- About this task
Look through the entries for the string "left", and copy each line that holds it.

Stored items:

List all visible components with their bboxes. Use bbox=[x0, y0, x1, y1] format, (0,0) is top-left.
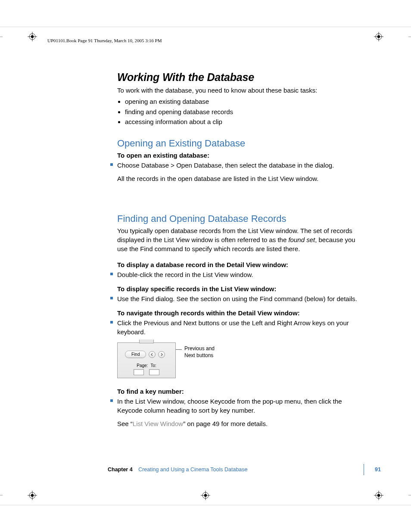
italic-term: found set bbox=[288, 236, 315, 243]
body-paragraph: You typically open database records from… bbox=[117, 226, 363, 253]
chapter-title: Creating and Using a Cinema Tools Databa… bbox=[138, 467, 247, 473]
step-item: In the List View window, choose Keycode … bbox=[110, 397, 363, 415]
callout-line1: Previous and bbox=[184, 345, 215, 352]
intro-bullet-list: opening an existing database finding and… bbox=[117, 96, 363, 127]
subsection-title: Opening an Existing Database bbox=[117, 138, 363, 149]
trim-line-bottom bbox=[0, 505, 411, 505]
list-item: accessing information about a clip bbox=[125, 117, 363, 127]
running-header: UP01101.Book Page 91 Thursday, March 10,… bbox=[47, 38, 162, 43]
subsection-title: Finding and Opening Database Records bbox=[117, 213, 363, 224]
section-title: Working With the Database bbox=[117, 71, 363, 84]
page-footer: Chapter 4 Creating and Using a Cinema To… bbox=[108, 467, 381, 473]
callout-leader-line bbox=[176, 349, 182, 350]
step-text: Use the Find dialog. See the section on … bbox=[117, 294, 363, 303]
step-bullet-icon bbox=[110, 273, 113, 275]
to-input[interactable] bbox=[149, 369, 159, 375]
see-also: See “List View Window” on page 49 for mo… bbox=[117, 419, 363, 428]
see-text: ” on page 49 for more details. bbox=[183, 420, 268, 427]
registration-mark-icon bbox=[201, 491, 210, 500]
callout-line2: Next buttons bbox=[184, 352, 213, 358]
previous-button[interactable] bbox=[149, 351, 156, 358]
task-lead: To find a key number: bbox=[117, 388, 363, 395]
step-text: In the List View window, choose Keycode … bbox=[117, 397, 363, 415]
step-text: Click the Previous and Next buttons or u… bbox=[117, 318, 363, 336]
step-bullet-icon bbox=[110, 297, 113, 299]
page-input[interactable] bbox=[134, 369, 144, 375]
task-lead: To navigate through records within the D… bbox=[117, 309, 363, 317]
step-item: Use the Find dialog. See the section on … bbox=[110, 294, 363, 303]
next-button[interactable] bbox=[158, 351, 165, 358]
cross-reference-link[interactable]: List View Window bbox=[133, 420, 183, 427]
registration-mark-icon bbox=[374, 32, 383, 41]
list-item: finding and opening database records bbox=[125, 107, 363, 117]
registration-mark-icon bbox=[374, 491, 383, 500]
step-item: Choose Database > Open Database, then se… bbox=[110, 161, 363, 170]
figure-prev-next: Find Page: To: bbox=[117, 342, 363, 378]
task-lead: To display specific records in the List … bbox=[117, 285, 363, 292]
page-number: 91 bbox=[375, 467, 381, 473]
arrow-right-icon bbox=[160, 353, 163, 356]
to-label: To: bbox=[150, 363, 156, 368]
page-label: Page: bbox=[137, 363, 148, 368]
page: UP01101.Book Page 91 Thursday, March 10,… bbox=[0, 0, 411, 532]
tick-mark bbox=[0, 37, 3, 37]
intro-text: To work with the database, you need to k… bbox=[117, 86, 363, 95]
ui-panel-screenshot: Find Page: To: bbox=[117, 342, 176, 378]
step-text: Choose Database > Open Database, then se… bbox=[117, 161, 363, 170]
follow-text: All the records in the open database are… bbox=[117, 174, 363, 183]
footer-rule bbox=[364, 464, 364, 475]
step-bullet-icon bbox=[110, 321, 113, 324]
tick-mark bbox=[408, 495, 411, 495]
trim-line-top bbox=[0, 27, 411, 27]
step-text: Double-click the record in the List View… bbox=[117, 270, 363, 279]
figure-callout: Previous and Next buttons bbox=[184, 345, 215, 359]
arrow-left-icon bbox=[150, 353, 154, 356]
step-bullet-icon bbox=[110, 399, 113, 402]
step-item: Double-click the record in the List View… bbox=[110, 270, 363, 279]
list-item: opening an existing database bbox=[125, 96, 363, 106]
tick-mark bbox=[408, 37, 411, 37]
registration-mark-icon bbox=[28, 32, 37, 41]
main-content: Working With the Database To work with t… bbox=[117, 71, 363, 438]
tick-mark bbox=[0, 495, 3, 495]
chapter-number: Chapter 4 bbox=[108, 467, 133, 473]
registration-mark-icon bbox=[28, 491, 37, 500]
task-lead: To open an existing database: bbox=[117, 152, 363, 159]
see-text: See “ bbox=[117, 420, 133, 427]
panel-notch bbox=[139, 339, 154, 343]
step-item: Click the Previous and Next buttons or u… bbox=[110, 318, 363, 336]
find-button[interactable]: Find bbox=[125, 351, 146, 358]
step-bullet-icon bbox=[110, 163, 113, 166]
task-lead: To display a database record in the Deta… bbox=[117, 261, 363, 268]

---

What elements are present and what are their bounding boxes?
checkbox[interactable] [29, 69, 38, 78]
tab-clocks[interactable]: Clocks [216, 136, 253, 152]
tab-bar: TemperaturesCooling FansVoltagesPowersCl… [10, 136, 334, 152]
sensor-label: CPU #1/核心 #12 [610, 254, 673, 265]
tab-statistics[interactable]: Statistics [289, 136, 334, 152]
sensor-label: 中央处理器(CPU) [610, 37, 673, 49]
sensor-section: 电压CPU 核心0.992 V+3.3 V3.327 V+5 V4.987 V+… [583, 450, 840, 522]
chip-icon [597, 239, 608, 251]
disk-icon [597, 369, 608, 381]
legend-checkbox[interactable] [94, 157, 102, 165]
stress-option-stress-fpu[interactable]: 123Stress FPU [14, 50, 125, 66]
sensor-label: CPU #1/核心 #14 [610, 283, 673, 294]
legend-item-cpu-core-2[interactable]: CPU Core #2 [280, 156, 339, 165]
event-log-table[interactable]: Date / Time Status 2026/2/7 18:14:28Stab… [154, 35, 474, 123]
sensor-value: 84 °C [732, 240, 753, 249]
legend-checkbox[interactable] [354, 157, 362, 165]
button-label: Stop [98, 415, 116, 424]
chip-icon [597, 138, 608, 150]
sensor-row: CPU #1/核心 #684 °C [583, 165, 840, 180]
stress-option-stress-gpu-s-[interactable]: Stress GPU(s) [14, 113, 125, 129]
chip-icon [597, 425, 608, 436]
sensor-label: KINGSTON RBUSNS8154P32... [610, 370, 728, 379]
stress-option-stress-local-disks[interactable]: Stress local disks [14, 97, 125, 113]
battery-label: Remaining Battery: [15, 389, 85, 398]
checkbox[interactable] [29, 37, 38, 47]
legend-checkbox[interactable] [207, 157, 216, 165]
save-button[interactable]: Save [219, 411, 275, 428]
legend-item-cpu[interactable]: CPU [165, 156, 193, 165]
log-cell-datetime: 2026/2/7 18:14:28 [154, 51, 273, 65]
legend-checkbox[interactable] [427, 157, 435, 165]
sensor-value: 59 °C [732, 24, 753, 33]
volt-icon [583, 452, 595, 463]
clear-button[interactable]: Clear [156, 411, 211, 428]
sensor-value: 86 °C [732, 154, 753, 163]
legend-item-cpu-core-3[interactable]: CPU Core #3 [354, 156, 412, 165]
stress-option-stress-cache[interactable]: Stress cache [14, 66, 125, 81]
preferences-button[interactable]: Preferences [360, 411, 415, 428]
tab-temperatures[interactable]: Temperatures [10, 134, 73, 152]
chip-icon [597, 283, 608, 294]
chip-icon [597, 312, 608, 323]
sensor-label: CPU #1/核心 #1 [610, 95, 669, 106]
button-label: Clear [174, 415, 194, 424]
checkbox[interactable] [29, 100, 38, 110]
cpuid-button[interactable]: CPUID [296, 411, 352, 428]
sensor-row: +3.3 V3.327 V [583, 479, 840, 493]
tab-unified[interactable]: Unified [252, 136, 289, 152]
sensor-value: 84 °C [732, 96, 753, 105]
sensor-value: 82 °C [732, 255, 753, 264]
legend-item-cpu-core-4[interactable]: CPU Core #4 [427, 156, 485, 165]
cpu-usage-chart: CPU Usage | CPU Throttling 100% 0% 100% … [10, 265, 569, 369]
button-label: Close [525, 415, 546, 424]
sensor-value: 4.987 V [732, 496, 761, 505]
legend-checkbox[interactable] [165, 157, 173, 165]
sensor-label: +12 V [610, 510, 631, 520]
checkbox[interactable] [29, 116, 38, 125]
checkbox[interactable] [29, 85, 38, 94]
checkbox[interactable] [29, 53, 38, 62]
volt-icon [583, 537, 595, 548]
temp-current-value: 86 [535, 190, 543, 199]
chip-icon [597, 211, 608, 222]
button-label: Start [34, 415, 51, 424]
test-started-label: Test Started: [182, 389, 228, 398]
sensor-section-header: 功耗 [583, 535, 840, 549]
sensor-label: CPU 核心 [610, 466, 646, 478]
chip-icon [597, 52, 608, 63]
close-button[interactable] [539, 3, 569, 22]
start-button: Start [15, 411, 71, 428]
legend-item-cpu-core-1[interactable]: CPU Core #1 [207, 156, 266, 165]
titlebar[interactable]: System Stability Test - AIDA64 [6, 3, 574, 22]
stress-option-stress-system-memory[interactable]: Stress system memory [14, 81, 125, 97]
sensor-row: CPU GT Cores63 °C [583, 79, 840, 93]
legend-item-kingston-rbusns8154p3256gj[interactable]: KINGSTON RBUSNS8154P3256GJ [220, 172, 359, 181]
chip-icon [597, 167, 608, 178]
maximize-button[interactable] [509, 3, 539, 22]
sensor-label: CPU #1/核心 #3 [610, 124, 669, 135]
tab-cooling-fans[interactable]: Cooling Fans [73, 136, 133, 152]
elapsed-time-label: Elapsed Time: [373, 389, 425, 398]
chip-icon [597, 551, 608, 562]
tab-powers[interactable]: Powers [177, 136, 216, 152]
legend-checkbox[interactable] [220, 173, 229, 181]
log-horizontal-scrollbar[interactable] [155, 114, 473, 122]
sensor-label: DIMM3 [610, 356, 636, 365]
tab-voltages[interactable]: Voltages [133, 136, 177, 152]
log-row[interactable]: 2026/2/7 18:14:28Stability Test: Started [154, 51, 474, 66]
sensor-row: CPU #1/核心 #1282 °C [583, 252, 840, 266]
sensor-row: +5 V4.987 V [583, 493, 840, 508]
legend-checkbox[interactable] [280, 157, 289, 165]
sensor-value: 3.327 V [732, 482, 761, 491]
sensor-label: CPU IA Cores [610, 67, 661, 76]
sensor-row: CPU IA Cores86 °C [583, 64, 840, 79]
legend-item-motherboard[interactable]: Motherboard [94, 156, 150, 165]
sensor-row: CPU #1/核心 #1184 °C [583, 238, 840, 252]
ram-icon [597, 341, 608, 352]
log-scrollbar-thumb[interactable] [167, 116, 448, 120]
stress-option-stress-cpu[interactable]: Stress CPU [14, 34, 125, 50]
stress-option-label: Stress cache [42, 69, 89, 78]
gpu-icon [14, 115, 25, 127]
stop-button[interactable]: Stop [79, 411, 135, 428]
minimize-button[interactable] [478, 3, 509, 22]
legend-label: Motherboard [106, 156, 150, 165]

- Your solution
List all visible components with their bboxes. Use bbox=[x0, y0, x1, y1] format, (0,0) is top-left.
arrow-left-icon bbox=[150, 353, 154, 356]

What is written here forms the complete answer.